# Bausteinordner vermisst?



## vladi (9 Juli 2007)

Hallo Leute,

bei uns im Fundbüro wurde ein Bausteinordner abgegeben. Vielleicht hat es einer von euch verloren. Für ein geringer Finderlohn würde ich da helfen.

Gruss: Vladi


----------



## Ralle (9 Juli 2007)

Ich lach mich schlapp, da wird Markus sich ja freuen !


----------



## vladi (9 Juli 2007)

*Freude pur*

Na dass hoffe ich doch.. 

Vladi


----------



## vollmi (9 Juli 2007)

Ich hab einen Bausteinordner gefunden:






Ich wollte ihn auch gleich ausschneiden und hier einfügen, leider hat die Putzfrau meine Schere geklaut.

mfG René


----------



## Markus (9 Juli 2007)

smilies sagen mehr als 1000 worte...

:sb4:


----------



## argv_user (9 Juli 2007)

Die Welt ist voller Spötter


----------



## Lipperlandstern (9 Juli 2007)

wer den Schaden hat,  spottet jeder Beschreibung   


Alles wird gut.... ganz sicher


----------



## Zefix (10 Juli 2007)

:s22:   Ich lach mich weg


----------



## Onkel Dagobert (14 Juli 2007)

Hallo vladi,



vladi schrieb:


> ..bei uns im Fundbüro wurde ein Bausteinordner abgegeben...


Lach' du nur, dich trifft es vielleicht schon morgen  ! Die Kinnlade wird dir absacken bis zu den Knöcheln.


Gruß, Onkel


----------



## Ralle (14 Juli 2007)

Onkel Dagobert schrieb:


> Hallo vladi,
> 
> Lach' du nur, dich trifft es vielleicht schon morgen  ! Die Kinnlade wird dir absacken bis zu den Knöcheln.
> 
> ...



He Onkel, dafür gibt es sogar ein Smiley :sm6:


----------



## nade (14 Juli 2007)

Heeeeee wo sind meine LEGO´s abgeblieben. 
Und irgentwo fehlt der Azubi der sie sortieren soll auch noch... Frechheit!
Rück sie wieder raus.


----------



## vladi (15 Juli 2007)

*Ne, neee...*

Hi Onkel,


Onkel Dagobert schrieb:


> Hallo vladi,
> 
> Lach' du nur, dich trifft es vielleicht schon morgen  ! Die Kinnlade wird dir absacken bis zu den Knöcheln.
> Gruß, Onkel


vielleicht hat mich sowas schon getroffen.. 
Und was Sicherungen anbelangt, da bin ich jatzt Fuchs; innerhalb von 45 Min. nach HD Crash kriege ich mein Laptop wieder flott(Images).
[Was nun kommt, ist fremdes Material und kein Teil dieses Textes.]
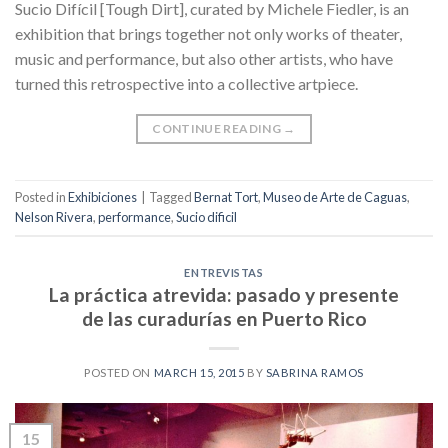
Sucio Difícil [Tough Dirt], curated by Michele Fiedler, is an
exhibition that brings together not only works of theater,
music and performance, but also other artists, who have
turned this retrospective into a collective artpiece.
CONTINUE READING
→
Posted in
Exhibiciones
|
Tagged
Bernat Tort
,
Museo de Arte de Caguas
,
Nelson Rivera
,
performance
,
Sucio dificil
ENTREVISTAS
La práctica atrevida: pasado y presente
de las curadurías en Puerto Rico
POSTED ON
MARCH 15, 2015
BY
SABRINA RAMOS
15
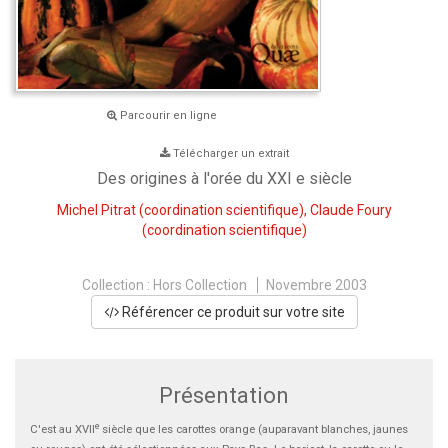
Parcourir en ligne
Télécharger un extrait
Des origines à l'orée du XXI e siècle
Michel Pitrat
(coordination scientifique),
Claude Foury
(coordination scientifique)
Collection :
Hors Collection
Novembre 2003
Référencer ce produit sur votre site
Présentation
e
C'est au XVII
siècle que les carottes orange (auparavant blanches, jaunes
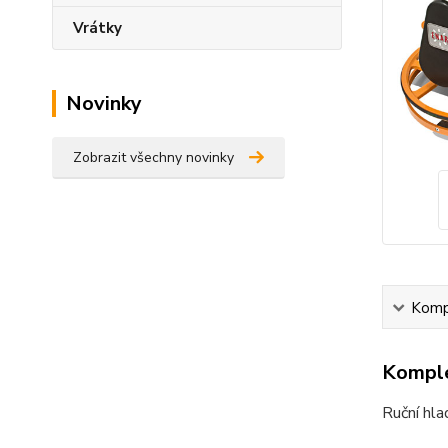
Vrátky
Novinky
Zobrazit všechny novinky
Kompl
Komple
Ruční hl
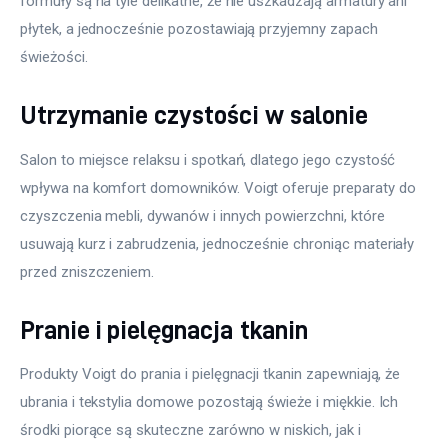
formuły są na tyle delikatne, że nie uszkadzają armatury ani 
płytek, a jednocześnie pozostawiają przyjemny zapach 
świeżości.
Utrzymanie czystości w salonie
Salon to miejsce relaksu i spotkań, dlatego jego czystość 
wpływa na komfort domowników. Voigt oferuje preparaty do 
czyszczenia mebli, dywanów i innych powierzchni, które 
usuwają kurz i zabrudzenia, jednocześnie chroniąc materiały 
przed zniszczeniem.
Pranie i pielęgnacja tkanin
Produkty Voigt do prania i pielęgnacji tkanin zapewniają, że 
ubrania i tekstylia domowe pozostają świeże i miękkie. Ich 
środki piorące są skuteczne zarówno w niskich, jak i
Abgesehen davon habe ich 3 Partitionen mit OS drauf, und VMWare. 

Vladi


----------



## Markus (15 Juli 2007)

vladi schrieb:


> Hi Onkel,
> 
> vielleicht hat mich sowas schon getroffen..
> Und was Sicherungen anbelangt, da bin ich jatzt Fuchs; innerhalb von 45 Min. nach HD Crash kriege ich mein Laptop wieder flott(Images). Abgesehen davon habe ich 3 Partitionen mit OS drauf, und VMWare.
> ...


 
WEICHEI!!!

JUCK NORRIS WÜRDE SOWAS NIE MACHEN!!!


----------



## Onkel Dagobert (15 Juli 2007)

Markus schrieb:


> ...JUCK NORRIS WÜRDE SOWAS NIE MACHEN!!!
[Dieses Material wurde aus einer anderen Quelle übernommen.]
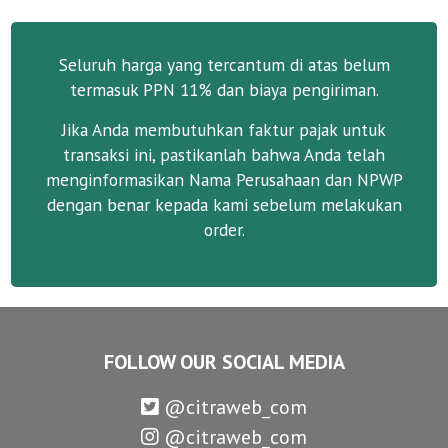
Seluruh harga yang tercantum di atas belum
termasuk PPN 11% dan biaya pengiriman.
Jika Anda membutuhkan faktur pajak untuk
transaksi ini, pastikanlah bahwa Anda telah
menginformasikan Nama Perusahaan dan NPWP
dengan benar kepada kami sebelum melakukan
order.
FOLLOW OUR SOCIAL MEDIA
@citraweb_com
@citraweb_com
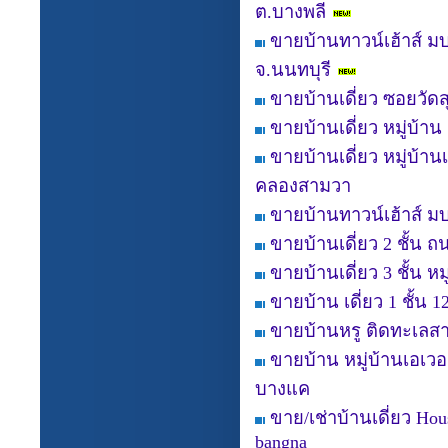
ต.บางพลี
ขายบ้านทาวน์เฮ้าส์ มบ
จ.นนทบุรี
ขายบ้านเดี่ยว ซอยวัดส
ขายบ้านเดี่ยว หมู่บ้า
ขายบ้านเดี่ยว หมู่บ้า
คลองสามวา
ขายบ้านทาวน์เฮ้าส์ 
ขายบ้านเดี่ยว 2 ชั้น 
ขายบ้านเดี่ยว 3 ชั้น ห
ขายบ้าน เดี่ยว 1 ชั้น
ขายบ้านหรู ติดทะเลสาบ
ขายบ้าน หมู่บ้านเอเว
บางแค
ขาย/เช่าบ้านเดี่ยว Hou
bangna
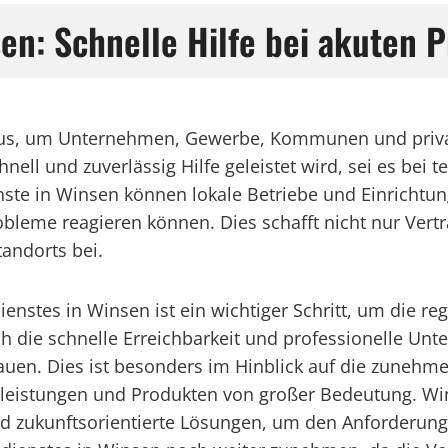
sen: Schnelle Hilfe bei akuten
okus, um Unternehmen, Gewerbe, Kommunen und priva
chnell und zuverlässig Hilfe geleistet wird, sei es be
nste in Winsen können lokale Betriebe und Einrichtun
obleme reagieren können. Dies schafft nicht nur Vert
andorts bei.
ienstes in Winsen ist ein wichtiger Schritt, um die re
ch die schnelle Erreichbarkeit und professionelle Unt
bauen. Dies ist besonders im Hinblick auf die zunehm
leistungen und Produkten von großer Bedeutung. Wins
d zukunftsorientierte Lösungen, um den Anforderung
Da bin ich mir ziemlich sicher. Der Trottel würde das gar nicht hinbekommen  .


Gruß, Onkel


----------



## Markus (15 Juli 2007)

Onkel Dagobert schrieb:


> Da bin ich mir ziemlich sicher. Der Trottel würde das gar nicht hinbekommen  .
> 
> 
> Gruß, Onkel


 

chuck kann alles!!!

http://www.willis-witze.de/Chuck-Norris-Witze/Uebersicht-71,1.html

juck forever! der bekommt bei praktiker sogar auf tiernahrung 20%


----------



## zotos (15 Juli 2007)

Markus schrieb:


> chuck kann alles!!!
> ...



Ja der braucht keine Software für so einen Scheiß:


----------



## nade (15 Juli 2007)

Hehehe. Die Seite ist mal genial.


----------



## Markus (15 Juli 2007)

bausteinordner gehen verloren wiel sie angst vor chuck norris haben!
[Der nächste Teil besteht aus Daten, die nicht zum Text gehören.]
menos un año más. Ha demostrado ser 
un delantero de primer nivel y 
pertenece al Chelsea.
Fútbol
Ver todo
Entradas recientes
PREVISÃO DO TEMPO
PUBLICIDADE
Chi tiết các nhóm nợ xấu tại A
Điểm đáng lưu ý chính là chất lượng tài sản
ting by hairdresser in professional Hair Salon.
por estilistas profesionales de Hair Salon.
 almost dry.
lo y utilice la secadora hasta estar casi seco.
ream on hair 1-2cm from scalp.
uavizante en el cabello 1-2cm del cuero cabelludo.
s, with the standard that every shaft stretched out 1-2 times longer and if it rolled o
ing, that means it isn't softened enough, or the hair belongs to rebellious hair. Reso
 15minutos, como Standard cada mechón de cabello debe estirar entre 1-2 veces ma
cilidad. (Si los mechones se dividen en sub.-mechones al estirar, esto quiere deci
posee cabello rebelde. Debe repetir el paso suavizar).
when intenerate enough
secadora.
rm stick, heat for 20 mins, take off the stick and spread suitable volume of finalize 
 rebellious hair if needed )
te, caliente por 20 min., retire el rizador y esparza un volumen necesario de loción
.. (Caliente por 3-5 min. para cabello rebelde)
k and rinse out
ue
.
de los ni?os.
ckuck norris kann bei step7 auch in fup indirekt adressieren


----------



## MW (15 Juli 2007)

vladi schrieb:


> Hi Onkel,
> 
> vielleicht hat mich sowas schon getroffen..
> Und was Sicherungen anbelangt, da bin ich jatzt Fuchs; innerhalb von 45 Min. nach HD Crash kriege ich mein Laptop wieder flott(Images). Abgesehen davon habe ich 3 Partitionen mit OS drauf, und VMWare.
> ...


 
Hoffentlich geht deine Platte nich drauf, wenn das passiert freuen sich diene Sicherungskopieen :sb12:
 :sb8:


----------



## nade (15 Juli 2007)

Nicht zu vergessen, Chucky kann auch in KOP komplexe Rechnungen durchführen.


----------



## Ralle (15 Juli 2007)

nade schrieb:


> Nicht zu vergessen, Chucky kann auch in KOP komplexe Rechnungen durchführen.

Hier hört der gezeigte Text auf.